IX.

545 88 7
                                    

Mi fermai di scatto, l'unica cosa che riuscivo a sentire era il richiamo del suo sangue.
Se ne accorse anche Tyson, infatti afferrò la mia mano e iniziò a disegnare piccoli cerchi immaginari sul palmo per tranquillizzarmi.

«Non perdere il controllo», pensai.

Dovevo pensare a qualcos'altro.
Ma perché non avrei dovuto farlo?
Cosa ci avrei perso?
Così mandai tutto all'aria e in pochi secondi mi ritrovai davanti ad un ragazzo di circa quattordici anni, lo guardai nei grandi occhi color nocciola e poi mi fiondai sul suo collo.
Era così esauriente.
Sentii le mani di Tyson sui miei fianchi, che provavano ad allontanarmi dalla mia preda, però senza alcun risultato. Mi persi nel piacere finché non sentii che l'ultima goccia di sangue era finita. Appena mi staccai da lui lo guardai, vidi un paio di occhi spalancati, ancora pieni di terrore.
L'avevo ucciso.
Era morto.
Ero stata io.
Era tutta colpa mia.
E per cosa?
Per provare due minuti di soddisfazione.
Ero pietrificata, non riuscivo a muovere un muscolo, l'unica cosa che riuscivo a fare era scrutare la mia vittima.
Perché ero diventata un mostro? Perché mi era toccato quel destino crudele?
Sentii delle lacrime scorrere sulla mia pelle fredda. Non potevo star piangendo per la seconda volta innanzi a lui, non potevo.
Dopo alcuni minuti di immobilità riuscii a risvegliarmi dalla trance.

«Ehi, stai meglio?», mi chiese preoccupato.

«No, non sto bene, per niente. Io l'ho ucciso, l'ho privato della sua vita. E con che diritto? L'ho fatto con migliaia di persone, e la cosa peggiore è che mi piace farlo. Io sarei dovuta morire 487 anni fa, non è giusto», sembravo una bambina, stavo urlando e piangendo come una pazza, ma poco mi importava.

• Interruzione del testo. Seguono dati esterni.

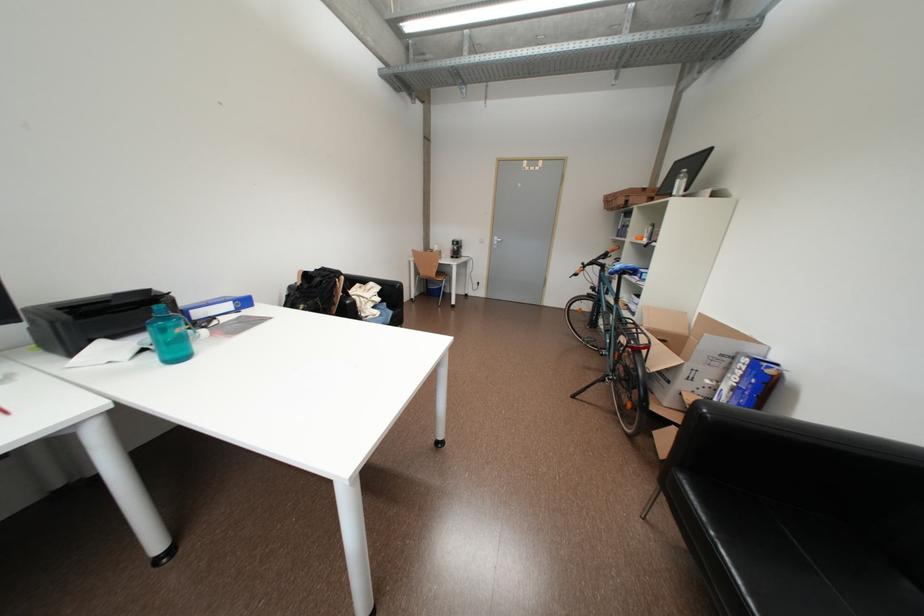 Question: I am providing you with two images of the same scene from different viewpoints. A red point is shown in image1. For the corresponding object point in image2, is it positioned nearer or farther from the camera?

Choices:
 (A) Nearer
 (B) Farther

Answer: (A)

«No, tu non dovresti essere morta, è giusto così. Non è colpa tua se devi uccidere la gente per sopravvivere. Tutto questo fa parte della tua natura, e della mia. Sai quante volte mi è capitato, prima di riuscire a controllarmi, di svegliarmi in mezzo ad un bosco dopo una notte di luna piena e di imbattermi in decine di corpi sbranati brutalmente vivi? Anche quegli innocenti li avevo uccisi io e non me ne ero nemmeno accorto».

Sapevo che stava cercando di consolarmi, ma non poteva capirmi. Lui quando si trasformava non poteva controllarsi in nessun modo, io invece non volevo. E c'era una grandissima differenza.
Lui era obbligato e non aveva nessuna scelta, io invece avrei potuto controllarmi, ne sarei stata in grado, ma mi lasciavo sempre andare.

«Beh ora smetti di pensarci e godiamoci l'appuntamento».

•••🥀•••

Ero così assorta nei miei pensieri da non essermi nemmeno accorta di aver raggiunto il cuore del bosco. Al centro era situata una piccola capanna di legno.

«E questa che cos'è?».

«Una capanna, non ne hai mai vista una?», mi chiese con l'accento di un sorriso.

«Certo che ho visto in una capanna in 487 anni», risposi alzando gli occhi al cielo.

«L'ho costruita io qualche mese fa».

Al suo interno c'è un angolo pieno di cibo per umani.

«Non hai mai pensato che io mi nutro solo ed esclusivamente di sangue? Non di coca cola».

«Si ma oggi voglio passare un'intera giornata da umani».

«E poi quando hai avuto il tempo di preparare tutto ciò?».

«Ricordatelo, ogni lupo ha le proprie risorse».

«Beh, comunque sia, io passo. Ho appena mangiato», lo avvisai ironicamente.

«Va bene, meglio per me. Allora, perché non mi racconti qualcosa della tua vita».

«Allora, nacqui nel 1511, sono stata umana per 19 anni, poi il giorno seguente mi risvegliai e scoprii di essere diventata un vampiro e poi ho vissuto 487 monotoni anni passati a cambiare città ogni sette anni», risposi come un automa.